→ **Activity**
A single number is the expected answer: the count of lines in the records below that contain "почвы".

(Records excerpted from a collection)
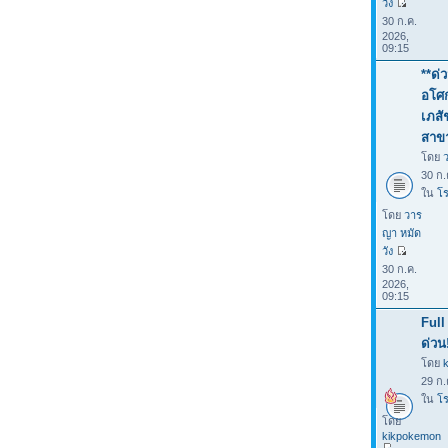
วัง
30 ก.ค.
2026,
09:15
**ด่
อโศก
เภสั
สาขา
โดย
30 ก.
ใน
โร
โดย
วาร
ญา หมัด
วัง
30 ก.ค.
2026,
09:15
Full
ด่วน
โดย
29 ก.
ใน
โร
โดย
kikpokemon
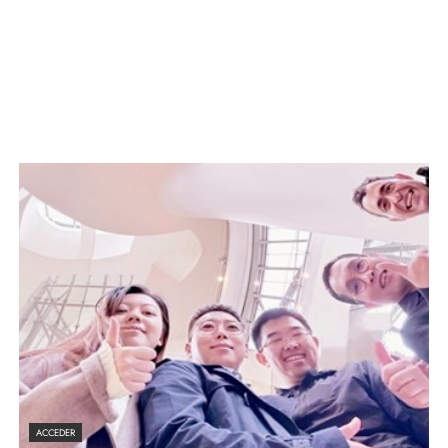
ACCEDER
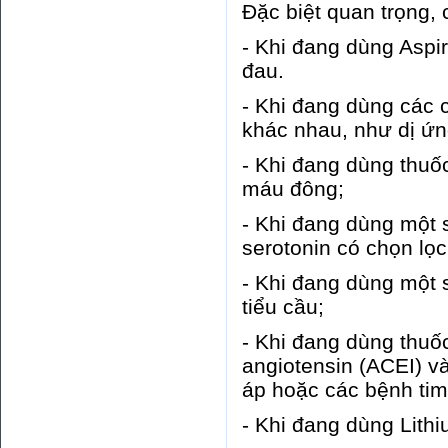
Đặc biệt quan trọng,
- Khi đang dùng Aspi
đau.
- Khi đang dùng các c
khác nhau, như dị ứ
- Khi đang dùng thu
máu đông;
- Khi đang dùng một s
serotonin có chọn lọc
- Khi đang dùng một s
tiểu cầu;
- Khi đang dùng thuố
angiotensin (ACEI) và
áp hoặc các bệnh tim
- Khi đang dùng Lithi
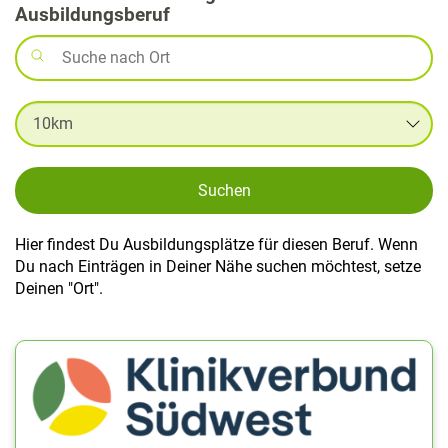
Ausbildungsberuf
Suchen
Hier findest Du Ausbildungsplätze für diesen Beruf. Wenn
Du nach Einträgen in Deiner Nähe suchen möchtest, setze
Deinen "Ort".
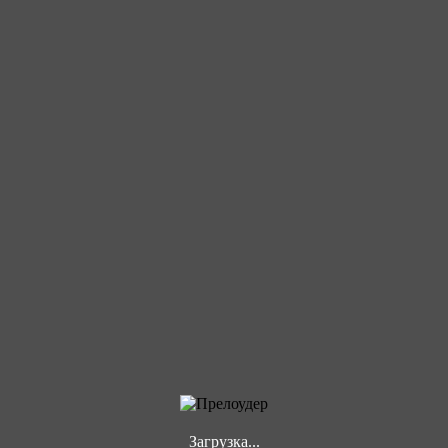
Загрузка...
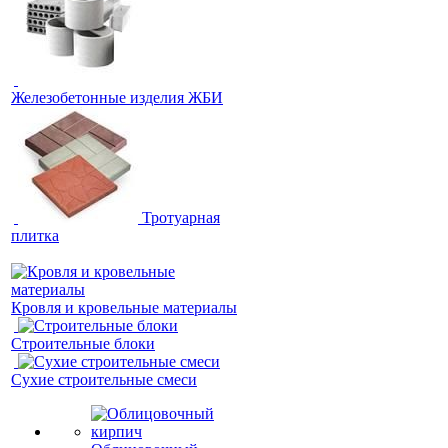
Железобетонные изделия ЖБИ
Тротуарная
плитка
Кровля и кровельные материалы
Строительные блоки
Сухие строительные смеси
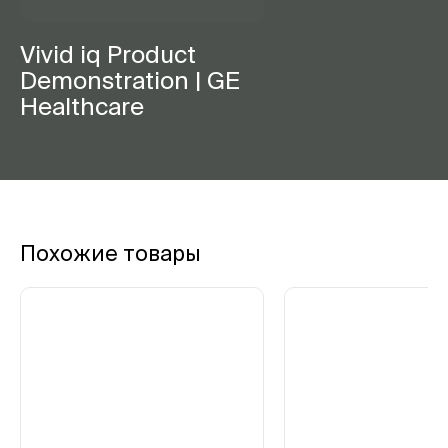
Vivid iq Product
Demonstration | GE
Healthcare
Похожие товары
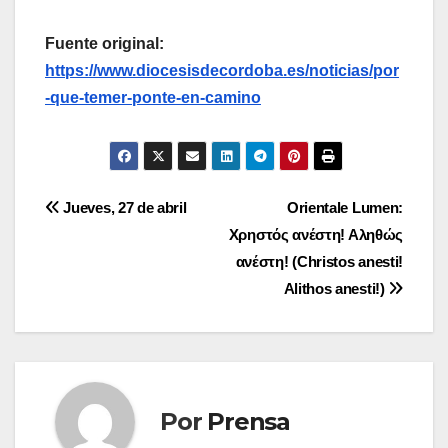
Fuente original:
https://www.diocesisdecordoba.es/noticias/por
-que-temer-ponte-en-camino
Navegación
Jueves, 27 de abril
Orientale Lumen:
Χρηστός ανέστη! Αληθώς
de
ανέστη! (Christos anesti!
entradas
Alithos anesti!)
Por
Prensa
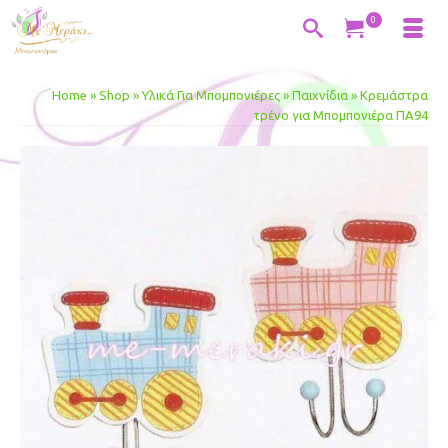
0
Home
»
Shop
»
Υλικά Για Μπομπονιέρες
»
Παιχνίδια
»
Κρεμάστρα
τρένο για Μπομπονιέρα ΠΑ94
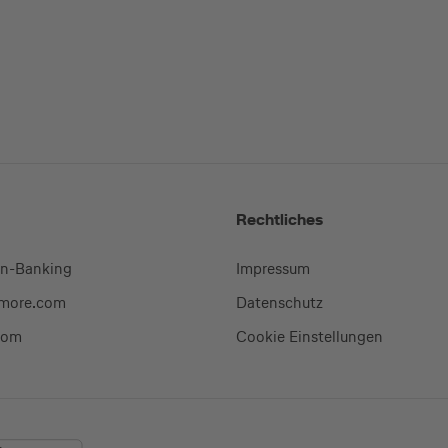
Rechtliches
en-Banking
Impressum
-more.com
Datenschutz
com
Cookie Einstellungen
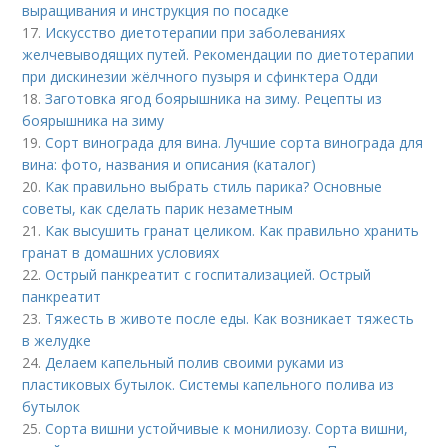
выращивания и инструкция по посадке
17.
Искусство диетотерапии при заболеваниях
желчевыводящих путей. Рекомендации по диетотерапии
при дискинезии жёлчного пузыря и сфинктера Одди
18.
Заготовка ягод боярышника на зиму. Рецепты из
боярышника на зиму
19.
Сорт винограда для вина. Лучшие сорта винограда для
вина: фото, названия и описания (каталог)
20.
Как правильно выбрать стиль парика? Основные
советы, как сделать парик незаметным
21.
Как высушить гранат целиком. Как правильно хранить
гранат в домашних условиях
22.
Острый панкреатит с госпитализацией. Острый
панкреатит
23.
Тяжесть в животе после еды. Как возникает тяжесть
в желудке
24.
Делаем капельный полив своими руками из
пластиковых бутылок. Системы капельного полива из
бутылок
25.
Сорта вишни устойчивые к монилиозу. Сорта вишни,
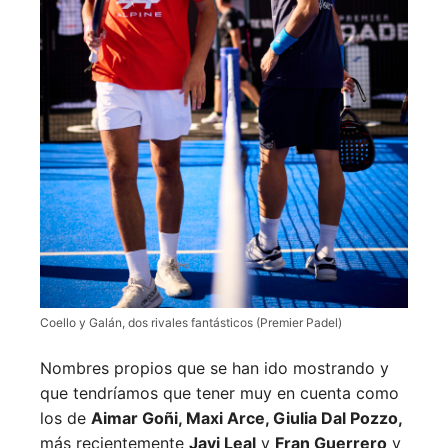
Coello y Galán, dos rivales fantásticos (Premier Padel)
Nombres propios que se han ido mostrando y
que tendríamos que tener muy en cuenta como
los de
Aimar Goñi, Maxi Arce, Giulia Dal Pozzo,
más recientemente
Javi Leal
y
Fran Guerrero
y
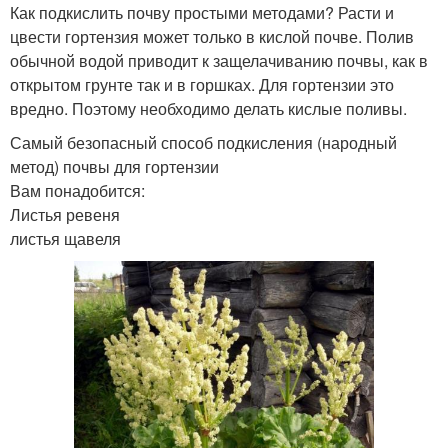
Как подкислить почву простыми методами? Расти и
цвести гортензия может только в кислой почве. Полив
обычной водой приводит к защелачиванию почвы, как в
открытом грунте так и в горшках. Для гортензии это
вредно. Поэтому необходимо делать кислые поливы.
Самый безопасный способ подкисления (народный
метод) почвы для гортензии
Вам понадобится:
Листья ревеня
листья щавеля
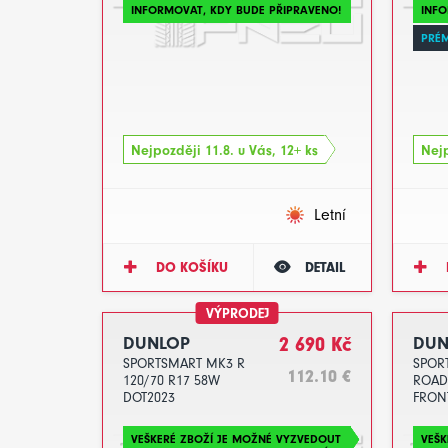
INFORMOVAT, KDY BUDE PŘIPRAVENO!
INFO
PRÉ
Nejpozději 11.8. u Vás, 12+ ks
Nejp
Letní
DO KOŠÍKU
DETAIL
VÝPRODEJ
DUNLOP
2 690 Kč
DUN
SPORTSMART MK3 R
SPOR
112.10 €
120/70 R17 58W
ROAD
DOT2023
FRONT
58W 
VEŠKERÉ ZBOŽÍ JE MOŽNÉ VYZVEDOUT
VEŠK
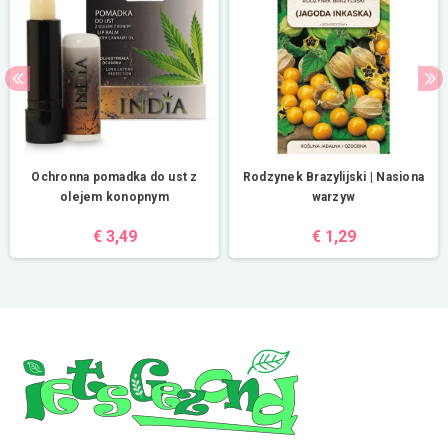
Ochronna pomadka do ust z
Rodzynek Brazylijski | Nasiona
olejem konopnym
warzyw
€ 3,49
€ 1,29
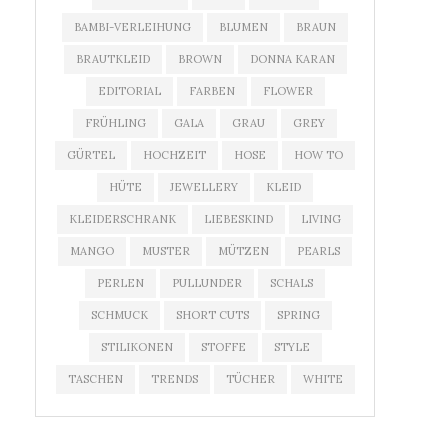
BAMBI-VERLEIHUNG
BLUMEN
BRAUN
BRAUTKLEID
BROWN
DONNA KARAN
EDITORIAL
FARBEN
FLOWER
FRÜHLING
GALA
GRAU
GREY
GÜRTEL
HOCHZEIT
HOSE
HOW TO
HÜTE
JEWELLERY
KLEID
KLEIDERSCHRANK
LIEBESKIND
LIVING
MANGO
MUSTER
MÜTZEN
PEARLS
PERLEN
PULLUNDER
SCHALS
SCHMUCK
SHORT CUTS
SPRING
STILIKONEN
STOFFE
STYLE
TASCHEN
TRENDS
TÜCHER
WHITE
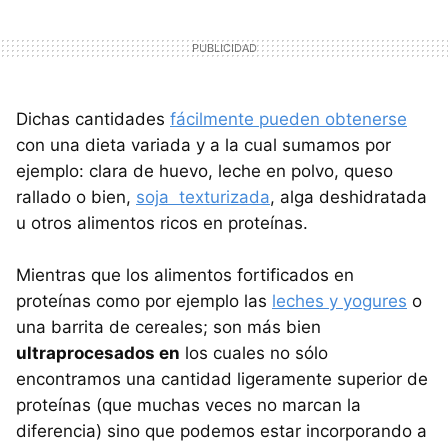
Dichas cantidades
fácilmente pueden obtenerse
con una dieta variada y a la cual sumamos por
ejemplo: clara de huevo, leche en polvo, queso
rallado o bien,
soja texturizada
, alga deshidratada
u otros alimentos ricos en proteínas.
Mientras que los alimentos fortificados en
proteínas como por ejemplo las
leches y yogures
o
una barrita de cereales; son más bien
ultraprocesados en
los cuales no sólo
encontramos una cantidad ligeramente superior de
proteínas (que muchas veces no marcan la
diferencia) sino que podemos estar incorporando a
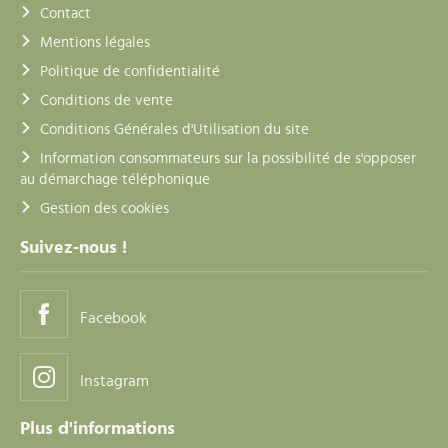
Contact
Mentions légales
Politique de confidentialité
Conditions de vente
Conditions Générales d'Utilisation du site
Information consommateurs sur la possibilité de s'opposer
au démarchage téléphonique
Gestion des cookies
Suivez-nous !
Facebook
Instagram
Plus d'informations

→ **Exercise result**
2